Your answer is the lines below, exactly, from the one that contains "entation. The Wolfcreek Curly is a" through the one that contains "se, High five a friend!", both included.

[Dataset entries]
========

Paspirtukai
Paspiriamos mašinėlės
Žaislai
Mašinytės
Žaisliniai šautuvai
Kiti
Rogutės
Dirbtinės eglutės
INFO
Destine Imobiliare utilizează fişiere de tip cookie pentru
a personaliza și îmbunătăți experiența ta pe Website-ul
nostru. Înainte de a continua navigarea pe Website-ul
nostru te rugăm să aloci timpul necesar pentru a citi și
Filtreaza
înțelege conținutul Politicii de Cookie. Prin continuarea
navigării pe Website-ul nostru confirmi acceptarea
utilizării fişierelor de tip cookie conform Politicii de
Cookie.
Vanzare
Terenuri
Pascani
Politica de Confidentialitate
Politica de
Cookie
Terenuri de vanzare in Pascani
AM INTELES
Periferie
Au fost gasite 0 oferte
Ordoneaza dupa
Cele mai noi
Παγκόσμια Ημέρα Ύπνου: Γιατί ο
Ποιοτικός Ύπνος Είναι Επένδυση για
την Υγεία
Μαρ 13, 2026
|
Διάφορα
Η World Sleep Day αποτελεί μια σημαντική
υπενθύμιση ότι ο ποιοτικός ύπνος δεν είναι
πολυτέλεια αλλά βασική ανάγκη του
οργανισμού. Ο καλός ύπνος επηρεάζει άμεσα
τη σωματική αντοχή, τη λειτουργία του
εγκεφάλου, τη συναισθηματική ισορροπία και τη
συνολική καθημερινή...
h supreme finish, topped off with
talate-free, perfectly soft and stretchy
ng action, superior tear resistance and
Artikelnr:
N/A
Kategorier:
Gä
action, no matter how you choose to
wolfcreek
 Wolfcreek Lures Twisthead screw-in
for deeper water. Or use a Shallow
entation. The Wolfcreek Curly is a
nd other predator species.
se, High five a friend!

========

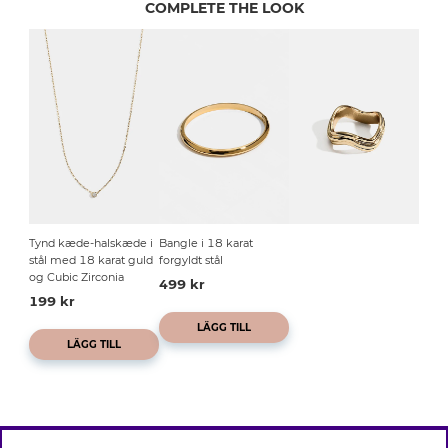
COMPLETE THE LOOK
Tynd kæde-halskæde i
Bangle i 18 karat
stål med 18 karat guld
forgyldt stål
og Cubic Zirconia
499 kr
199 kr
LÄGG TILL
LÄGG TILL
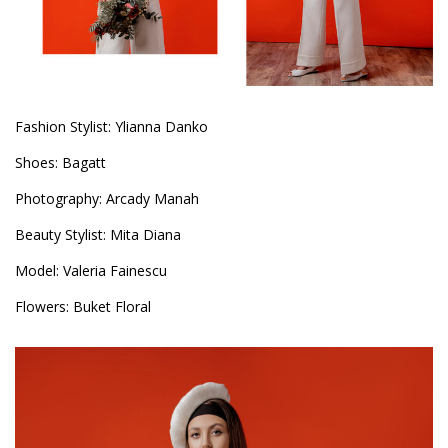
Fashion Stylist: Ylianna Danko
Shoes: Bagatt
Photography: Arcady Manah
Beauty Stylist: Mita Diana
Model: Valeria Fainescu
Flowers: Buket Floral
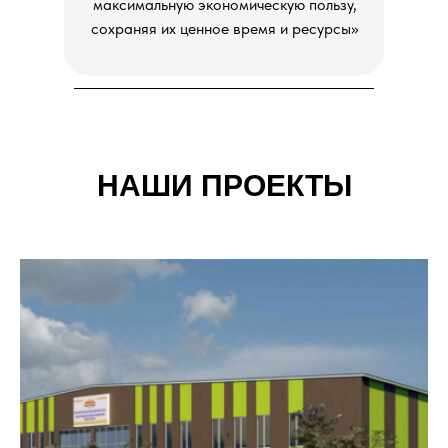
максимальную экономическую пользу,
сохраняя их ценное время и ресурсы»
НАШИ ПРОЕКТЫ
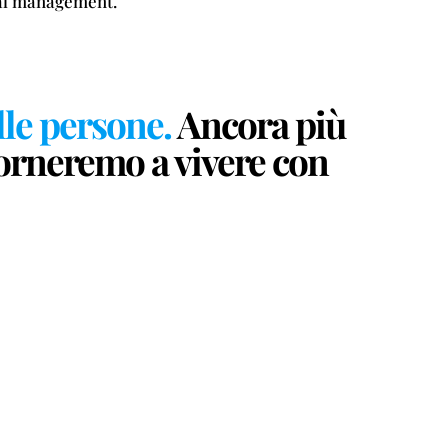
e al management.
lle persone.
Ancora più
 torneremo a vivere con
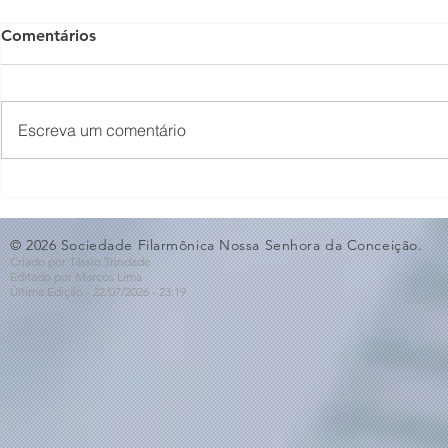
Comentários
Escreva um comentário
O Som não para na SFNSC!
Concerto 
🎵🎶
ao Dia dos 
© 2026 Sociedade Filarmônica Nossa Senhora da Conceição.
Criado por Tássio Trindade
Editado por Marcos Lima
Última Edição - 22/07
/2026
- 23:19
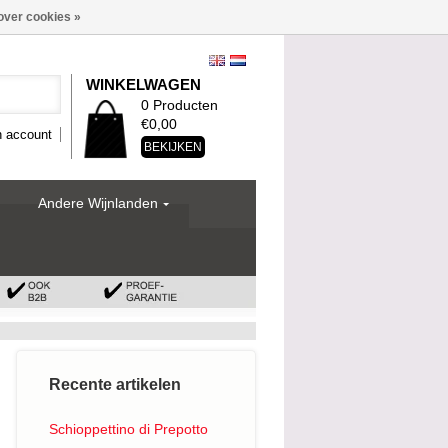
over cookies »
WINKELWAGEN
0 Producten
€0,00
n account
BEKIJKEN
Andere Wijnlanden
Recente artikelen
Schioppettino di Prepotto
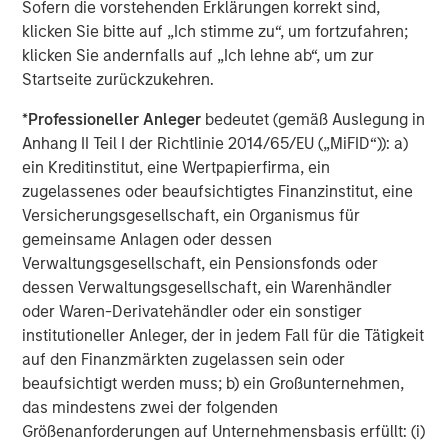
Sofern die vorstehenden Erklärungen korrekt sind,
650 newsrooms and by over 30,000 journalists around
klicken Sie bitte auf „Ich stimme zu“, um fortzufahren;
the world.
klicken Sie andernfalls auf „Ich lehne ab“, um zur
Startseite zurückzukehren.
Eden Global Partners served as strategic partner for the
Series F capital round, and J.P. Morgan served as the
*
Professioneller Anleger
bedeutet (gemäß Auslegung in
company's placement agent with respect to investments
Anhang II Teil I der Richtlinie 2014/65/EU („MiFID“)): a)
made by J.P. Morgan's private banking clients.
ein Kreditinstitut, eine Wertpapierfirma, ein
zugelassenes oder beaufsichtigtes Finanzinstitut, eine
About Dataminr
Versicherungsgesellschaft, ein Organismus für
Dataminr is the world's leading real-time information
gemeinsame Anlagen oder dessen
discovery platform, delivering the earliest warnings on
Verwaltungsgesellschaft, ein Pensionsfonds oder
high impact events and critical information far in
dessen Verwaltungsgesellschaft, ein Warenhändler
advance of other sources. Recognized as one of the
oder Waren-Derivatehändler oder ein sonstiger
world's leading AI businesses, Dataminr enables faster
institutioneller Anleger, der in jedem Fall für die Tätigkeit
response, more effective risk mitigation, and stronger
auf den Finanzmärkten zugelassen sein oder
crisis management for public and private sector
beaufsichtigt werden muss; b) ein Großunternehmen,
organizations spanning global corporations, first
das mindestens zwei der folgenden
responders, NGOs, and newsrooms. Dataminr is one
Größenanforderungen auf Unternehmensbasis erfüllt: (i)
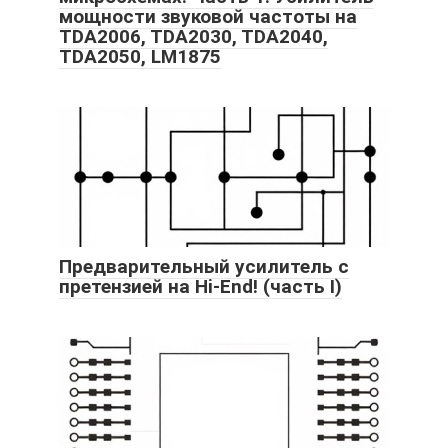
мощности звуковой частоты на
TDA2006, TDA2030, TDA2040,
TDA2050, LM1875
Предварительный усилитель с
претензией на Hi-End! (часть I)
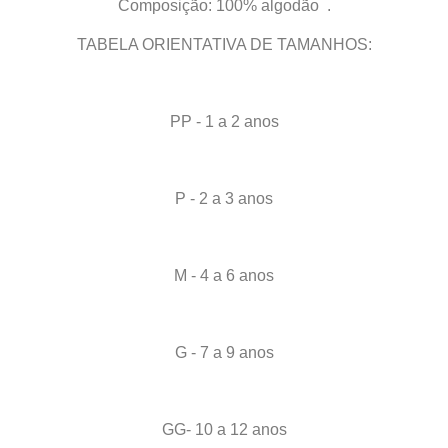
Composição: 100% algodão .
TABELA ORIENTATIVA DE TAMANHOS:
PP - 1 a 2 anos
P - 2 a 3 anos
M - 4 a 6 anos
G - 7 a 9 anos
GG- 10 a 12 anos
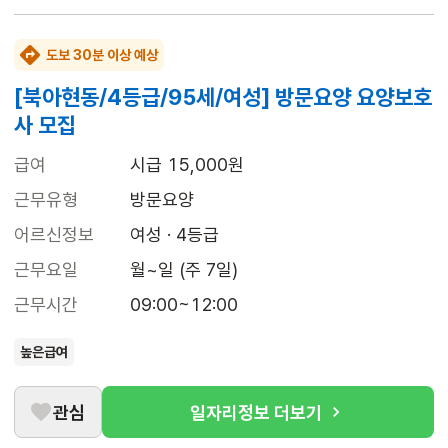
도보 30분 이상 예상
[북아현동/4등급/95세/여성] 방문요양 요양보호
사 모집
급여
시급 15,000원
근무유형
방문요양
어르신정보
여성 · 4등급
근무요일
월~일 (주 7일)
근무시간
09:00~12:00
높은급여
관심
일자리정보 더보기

========

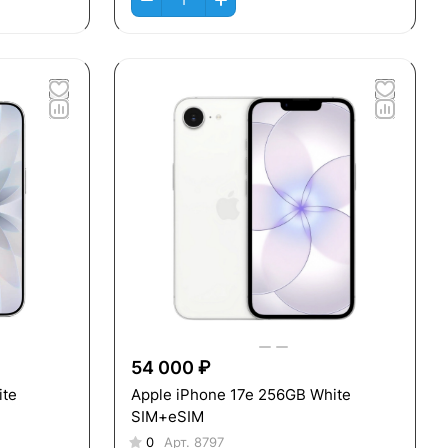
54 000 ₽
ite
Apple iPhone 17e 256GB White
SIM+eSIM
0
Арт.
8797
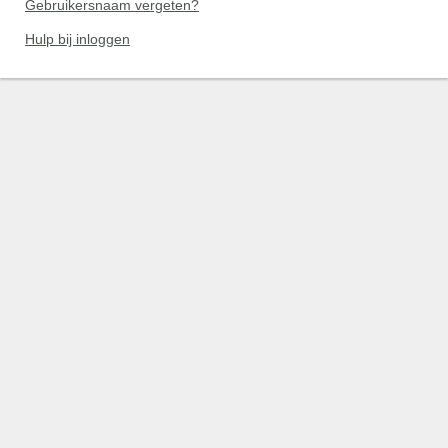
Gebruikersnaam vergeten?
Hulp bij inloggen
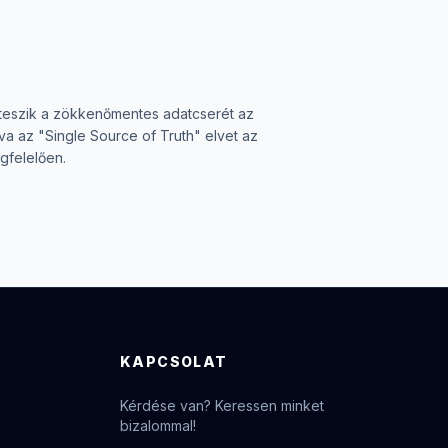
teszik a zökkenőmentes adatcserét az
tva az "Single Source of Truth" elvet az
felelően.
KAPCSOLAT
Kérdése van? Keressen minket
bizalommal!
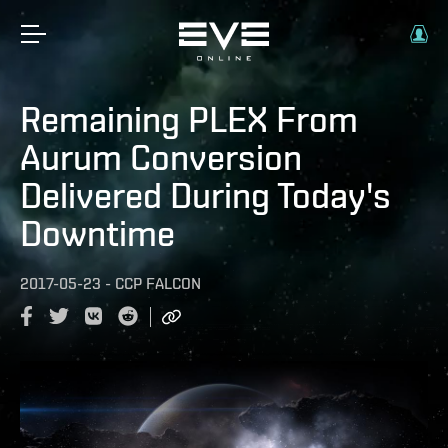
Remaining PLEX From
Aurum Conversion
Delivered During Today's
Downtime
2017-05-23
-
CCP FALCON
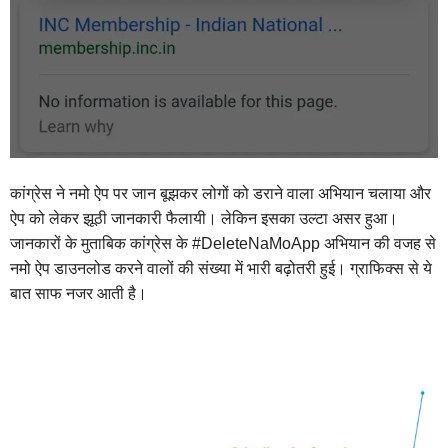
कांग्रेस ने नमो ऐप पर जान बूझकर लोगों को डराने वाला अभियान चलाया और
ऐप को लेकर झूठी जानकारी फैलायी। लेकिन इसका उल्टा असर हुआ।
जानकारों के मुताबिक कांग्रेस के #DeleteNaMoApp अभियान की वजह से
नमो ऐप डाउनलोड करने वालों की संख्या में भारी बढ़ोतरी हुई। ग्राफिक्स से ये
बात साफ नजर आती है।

========

* **RESPONSE AREA**
entation. The Wolfcreek Curly is a
nd other predator species.
se, High five a friend!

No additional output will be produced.